Izan Leclerc
Tocó con fuerza la puerta de caoba de la mansión Leclerc, supuesto hogar donde crecí para ser un subordinado de quien se supone me engendró. El pomo de bronce gira con soltura; mi nana me recibe con la sorpresa marcada en sus facciones arrugadas. En otra oportunidad le brindaría un saludo con un abrazo afectuoso, pero no hasta que no destile la furia aglutinada dentro de mi sistema, con el objetivo de descargarla en un solo individuo.
—Niño Izan… —balbucea, nana Kelly, con nostalgia. Es un reflejo claro de que hizo un viaje en el tiempo, hacia la memoria de cuando era niño y me cuidaba durante horas. Evocó aquellas tardes de juegos, de meriendas compartidas a escondidas, aun cuando estaba castigado por no cumplir con mis deberes.
Recuerdo también sus consejos maternales: comportarme siempre a la altura de un hombre honorable.
En esta última fallé.
Ha pasado tanto tiempo desde la última vez que la vi. No había pisado esta casa desde mi trágica boda. No solo con Danielle he sido un miserable. También con la persona que me cuidó desde que nací. Las personas que amo pagan por mi culpa. Y las atrocidades de Benjamín.

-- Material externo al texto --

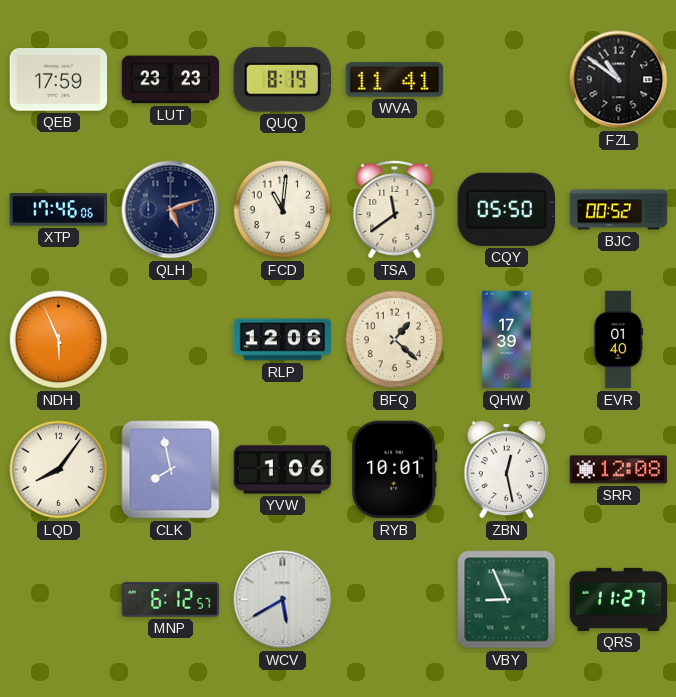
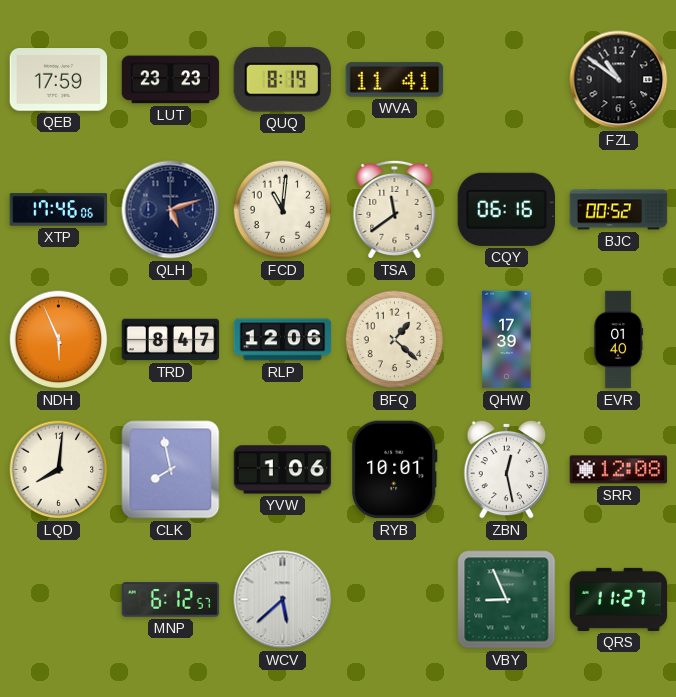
CQY: 05:50 -> 06:16
TRD: none -> 8:47
LQD: 8:06 -> 8:01
WCV: 5:40 -> 5:38
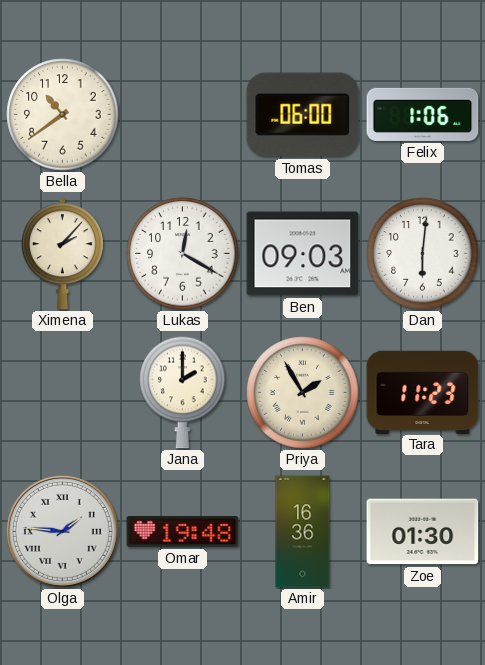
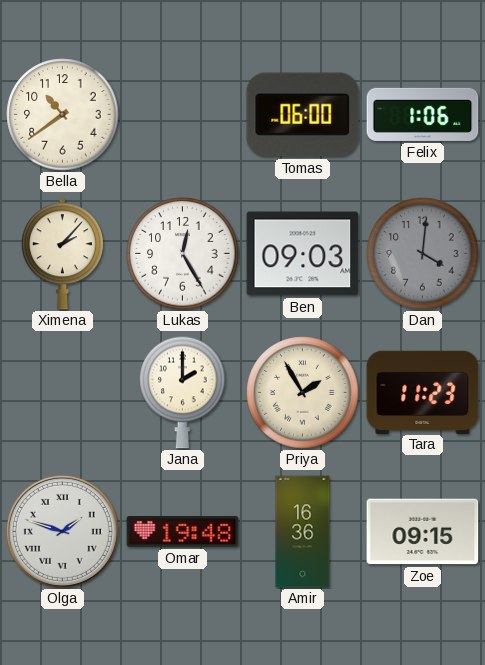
Lukas: 12:20 -> 12:25
Dan: 6:01 -> 4:01
Dan dial: white -> grey
Olga: 1:46 -> 1:48
Zoe: 01:30 -> 09:15
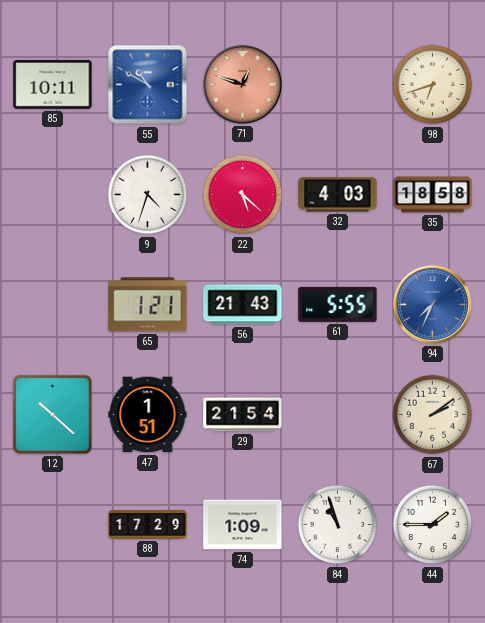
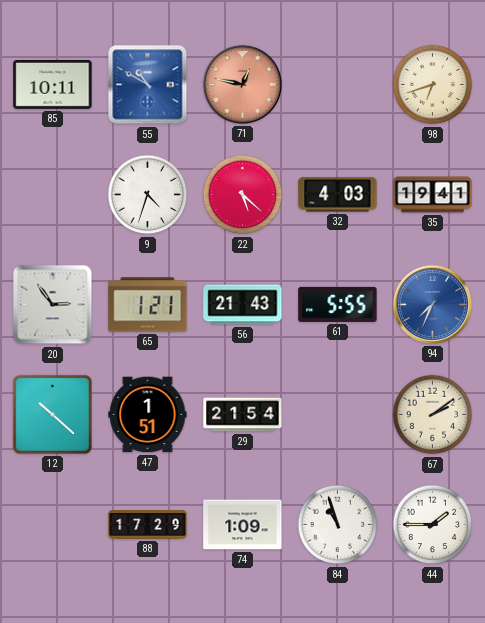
71: 12:48 -> 12:47
35: 18:58 -> 19:41
20: none -> 2:54
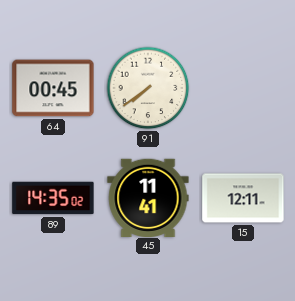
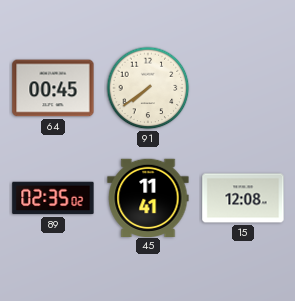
89: 14:35 -> 02:35
15: 12:11 -> 12:08
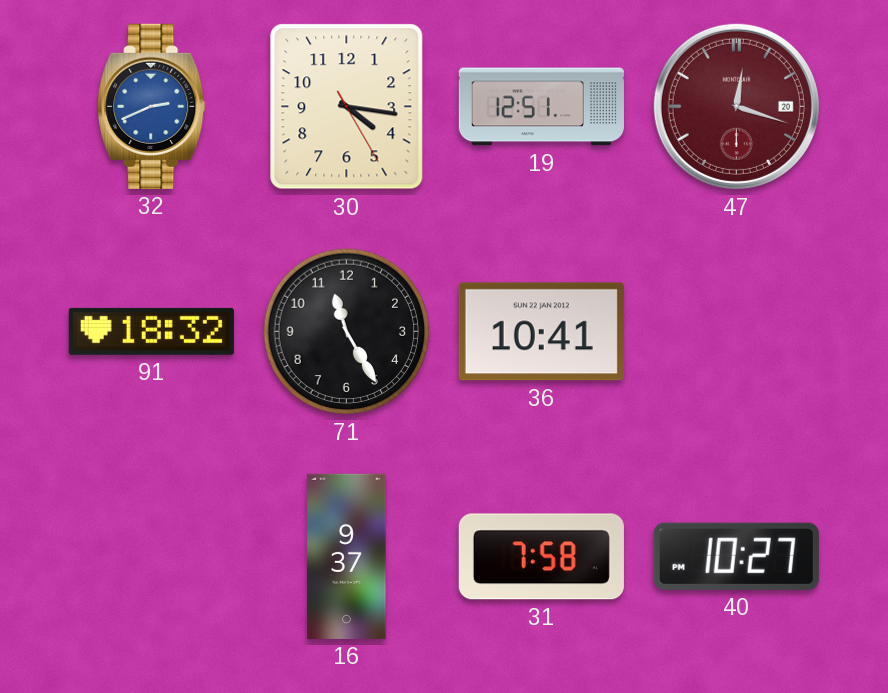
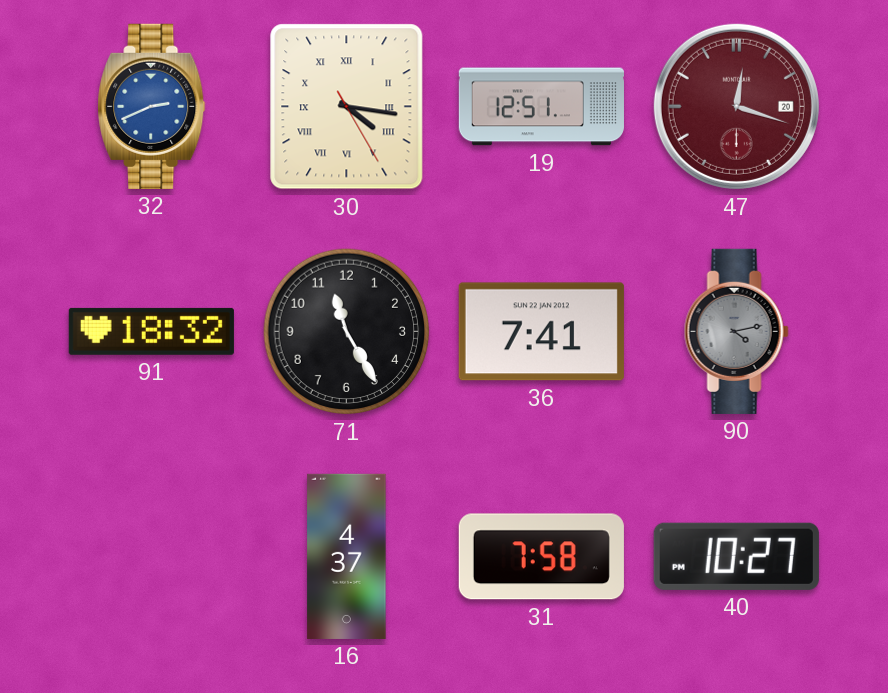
30 numerals: Arabic -> Roman
36: 10:41 -> 7:41
90: none -> 4:13
16: 9:37 -> 4:37
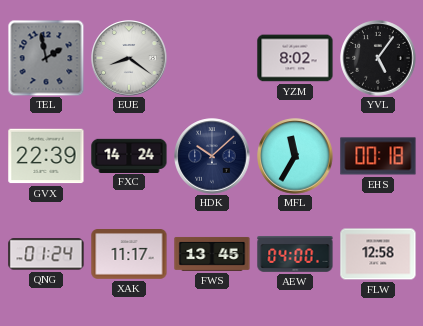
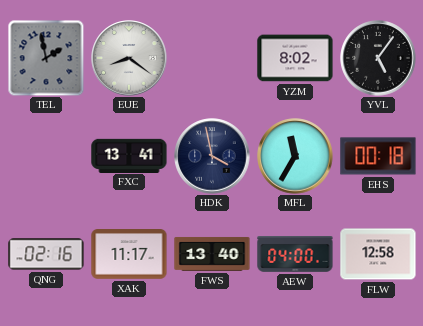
GVX: 22:39 -> none
FXC: 14:24 -> 13:41
HDK: 10:08 -> 3:58
QNG: 01:24 -> 02:16
FWS: 13:45 -> 13:40
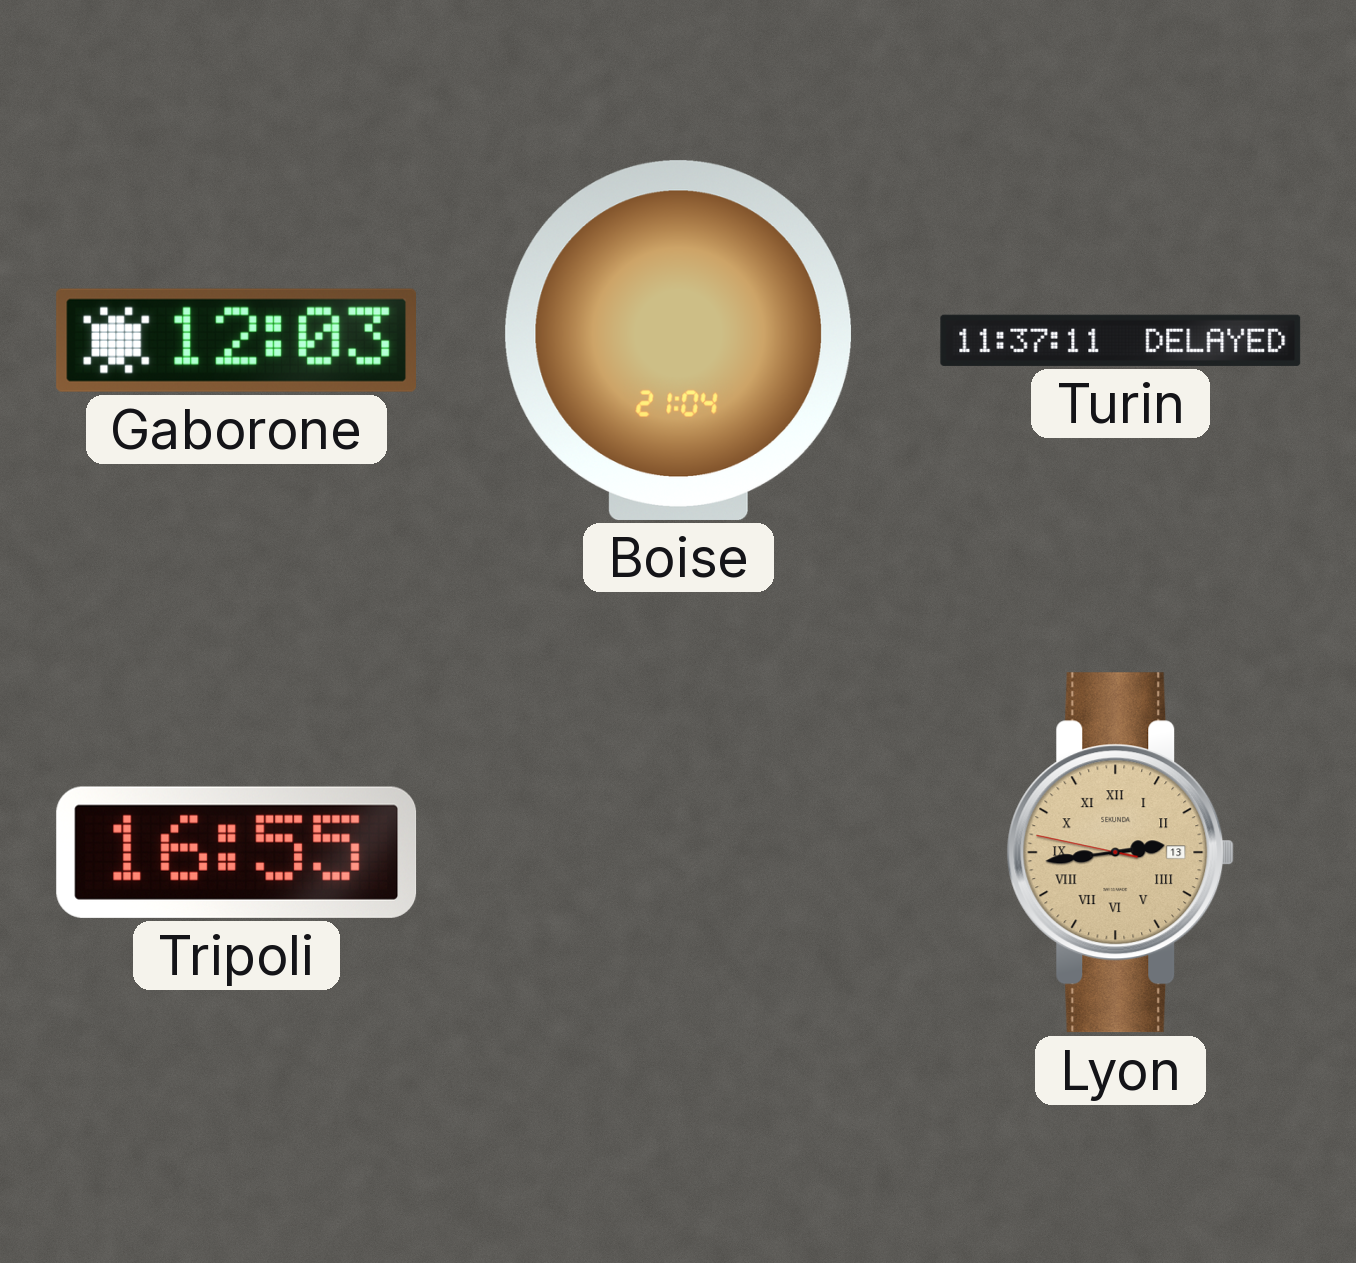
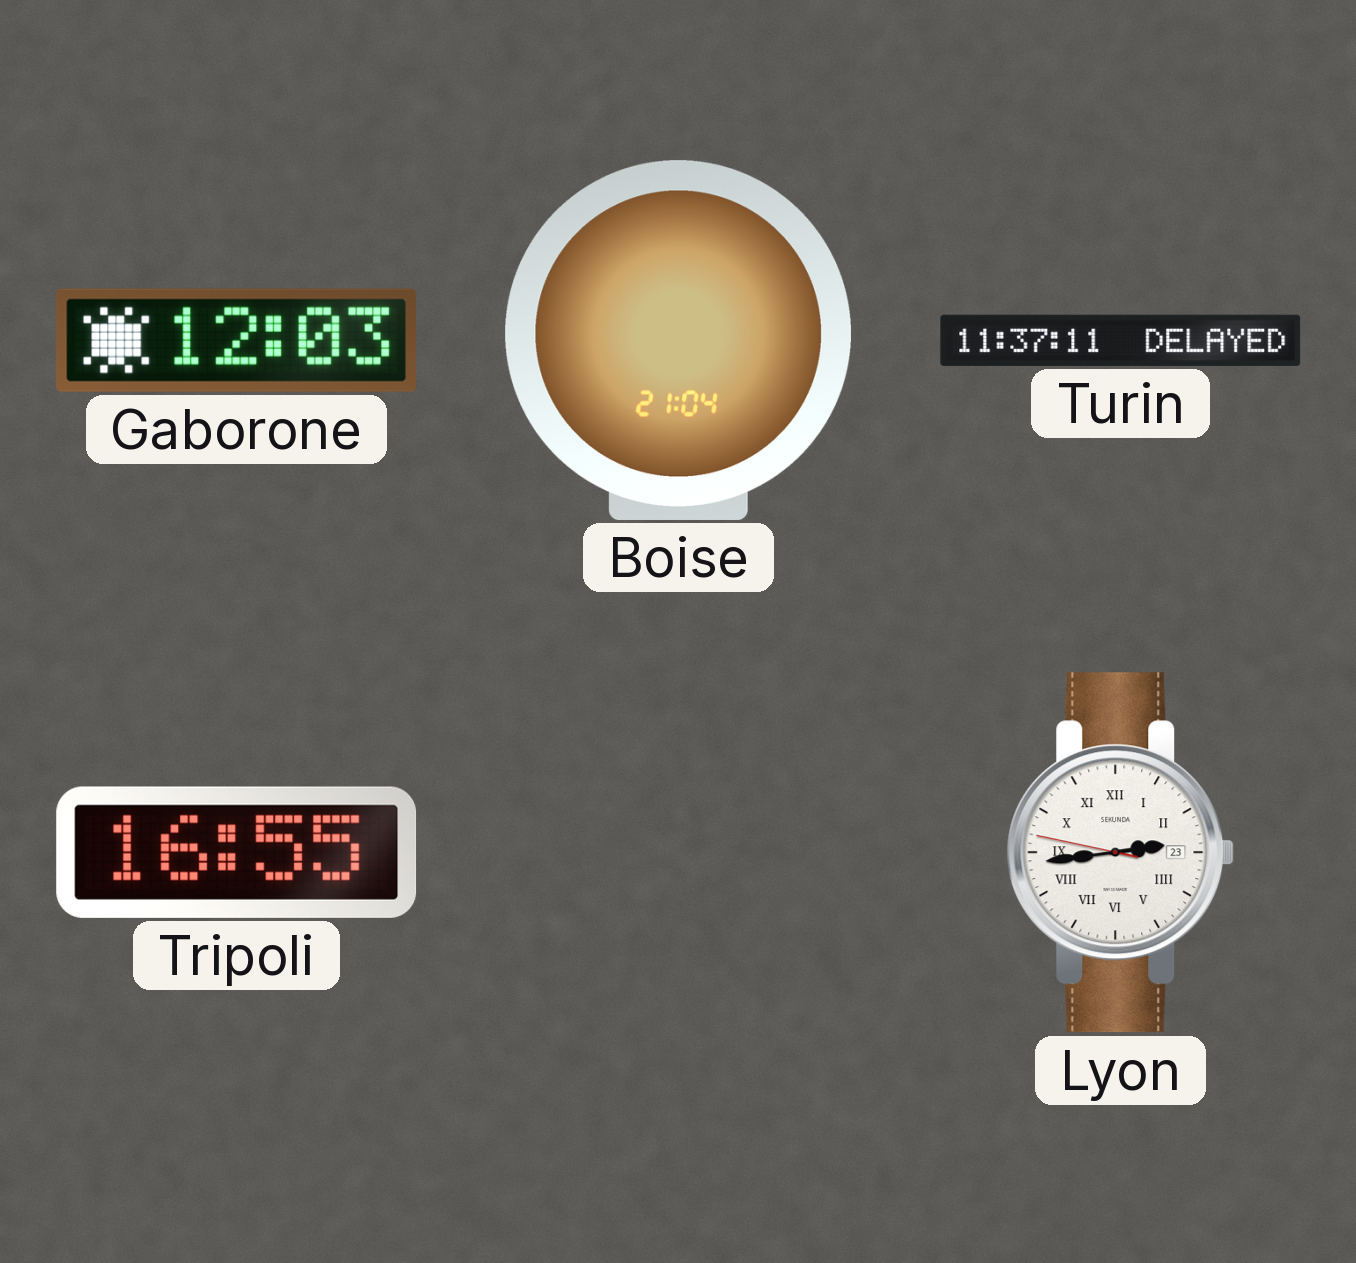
Lyon date: 13 -> 23
Lyon dial: champagne -> white
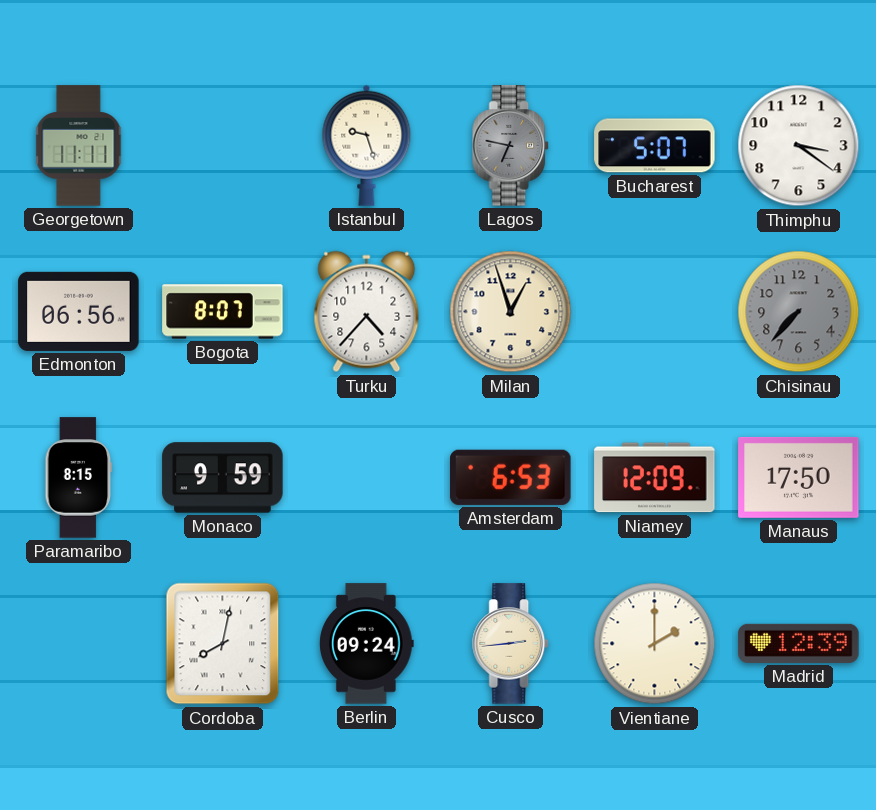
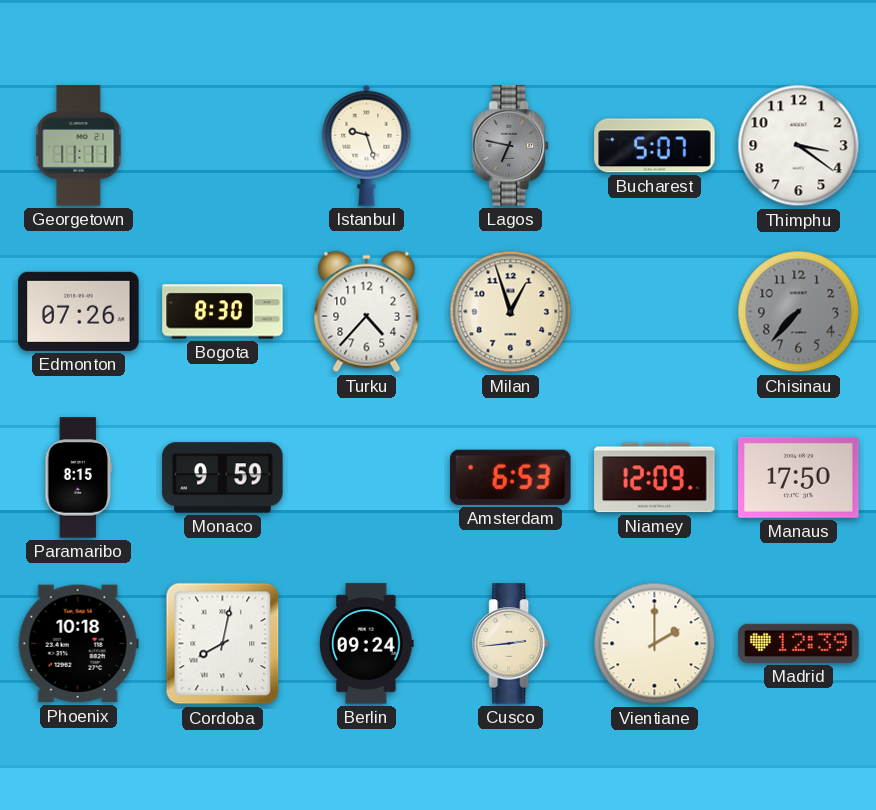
Edmonton: 06:56 -> 07:26
Bogota: 8:07 -> 8:30
Phoenix: none -> 10:18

Zanjó su saludo con dolor.
—Ahora no, nana. Permiso —con cuidado la aparto. Me estoy sobrepasando de frío. Estaba siendo injusto. Me dolía. Ella no tenía la culpa de nada. Pero no podría permitir que mi enojo cayera sobre ella, que no lo merecía. La frialdad era la capa para que no se filtrara mi furia en un ser inocente.
Por el suelo de mármol se deslizaba uno tras otro mis pasos veloces y duros; no camino, arremeto contra el piso como un látigo caliente; cada paso era una grieta invisible que abría en los pasillos de paredes de tono marfil. Por fin llegué a la puerta que protegía del viejo ese; sin cuidado, giro el picaporte dorado, empujo sin mirar. El silencio de su despacho con la luz tenue era un desafío a la paciencia que, en verdad, no tenía.
Una llamada a Pamela, que costó mucho que me contestara, bastó para confirmar que fue a meter sisaña en la cabeza de mi flor. Pame afirmó haberlo visto en el hospital.
—Es bueno verte, hi…
Mi puño impacta en su cara arrugada; Benjamín retrocede, se agarra de su silla para no perder el equilibrio. Todo se congela; mi pecho sube y baja, como si hubiera escapado de la orilla de un volcán a punto de hacer erupción, aunque en verdad quien estaba a punto de erupcionar era yo. Mi respiración entrecortada me delataba, pero lo anterior, que lo desestabilizó y lo ha dejado sin palabras, al dueño de mis desgracias, fue suficiente; eso directo a su rostro fue la frustración de años contenido saliendo a la luz con fuerza.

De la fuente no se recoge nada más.